Debuggers often let you change a variable and continue execution;
this can be helpful too. - I’ve heard bug-checking likened to a scientific search where
you generate and test hypotheses (sorry – no ref.) But that is the
attitude you need. (“If I set this to this value, this should
change; let’s check it.”) - Maintain a log of errors. I document each one with
“Date/Symptom/Cause/Fix/Lesson”. You tend to make the same sorts of
errors, so this can highlight that. - In C++ in particular, watch out for improper recompilation.
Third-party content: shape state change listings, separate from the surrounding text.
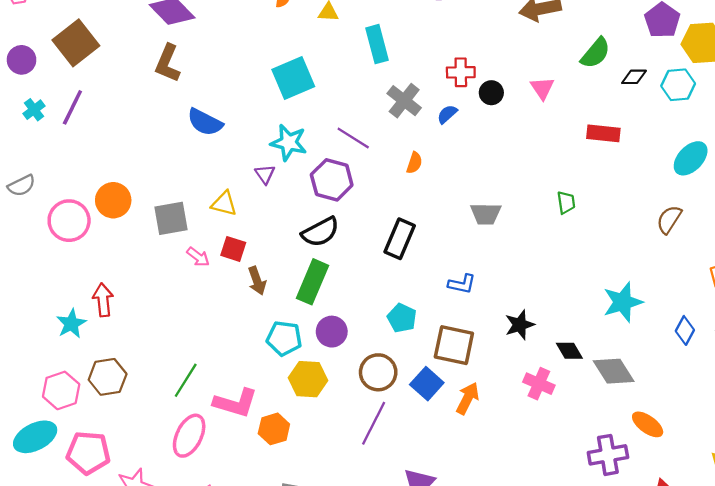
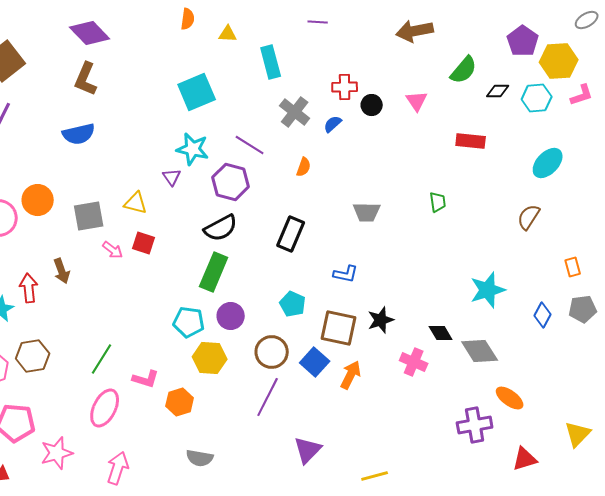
blue semicircle: (205, 122) -> (79, 134), moved, turned -40
brown arrow: (257, 281) -> (62, 271), moved
black star: (520, 325) -> (381, 320), moved
pink L-shape: (235, 403) -> (146, 379), size x0.7

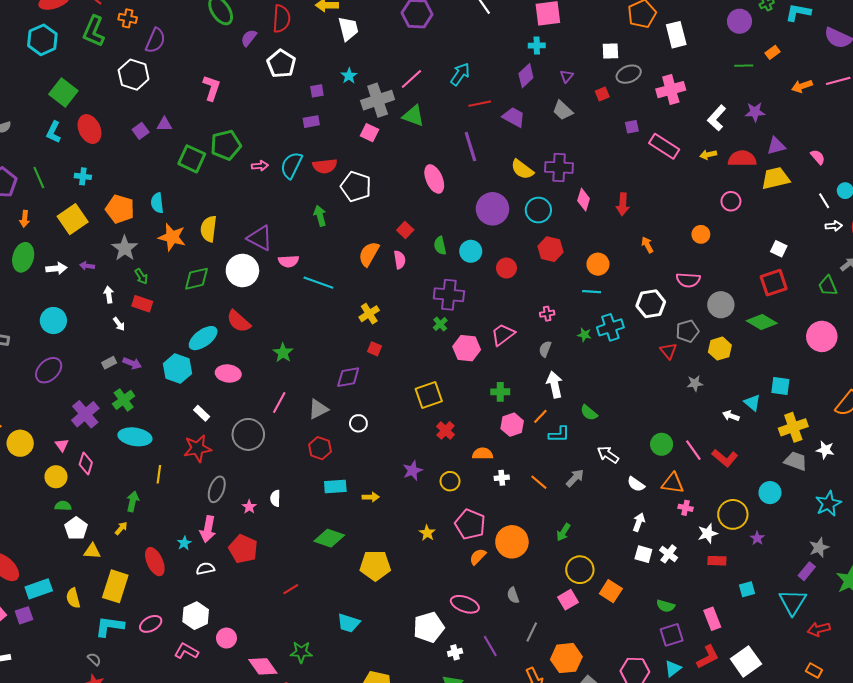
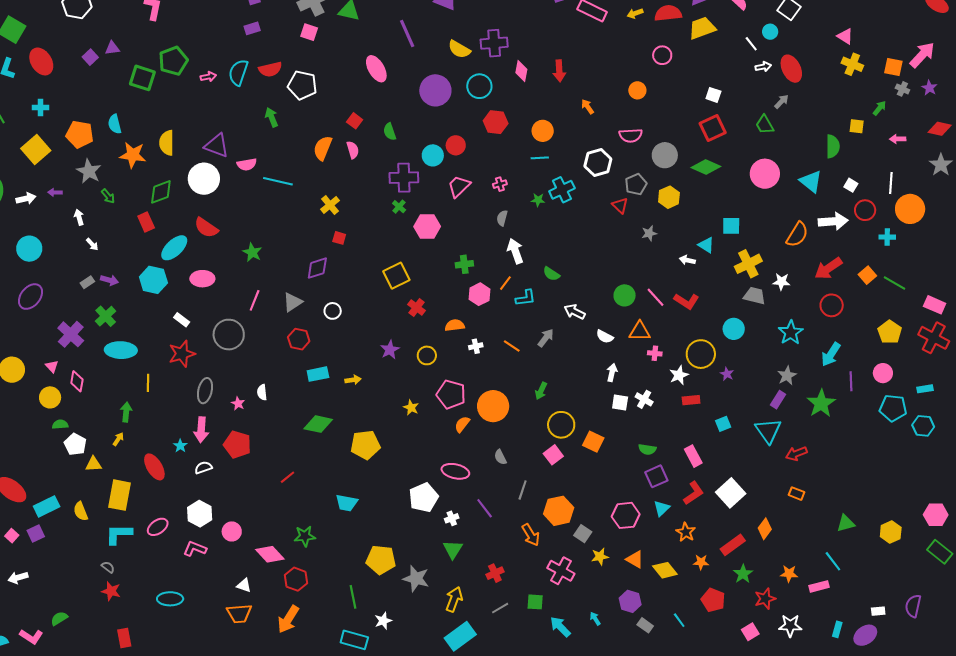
cyan circle: (471, 251) -> (433, 155), moved
red rectangle: (142, 304) -> (146, 222), moved, turned 54
pink trapezoid: (503, 335) -> (459, 186), moved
When I’ve had a mysterious bug, deleting all the object files and
rebuilding everything has often fixed it. (If you’re using a system
that doesn’t figure out source dependencies for you, it’s hard to
get them all right.) - When commenting out code, use “#if 0/#endif” to bracket out
sections of code. This ensures no interaction with comments. (I
might use “//” to comment out a single line in C++, though.) - Run the profiler. Usually you can set it up to give you counts
of how many times the various routines were called, and you can
compare this to your expectations.
Time and Space Costs
- Don’t worry about performance (at least right away). I’ve seen
a lot of people doing bizarre stuff “for performance” in
non-critical sections of the code. They’ve never even profiled the
thing, yet they’re inserting bugs because of performance.
References
[Knuth, Donald. “The errors of TeX”, Software – Practice and Experience, July 1989.]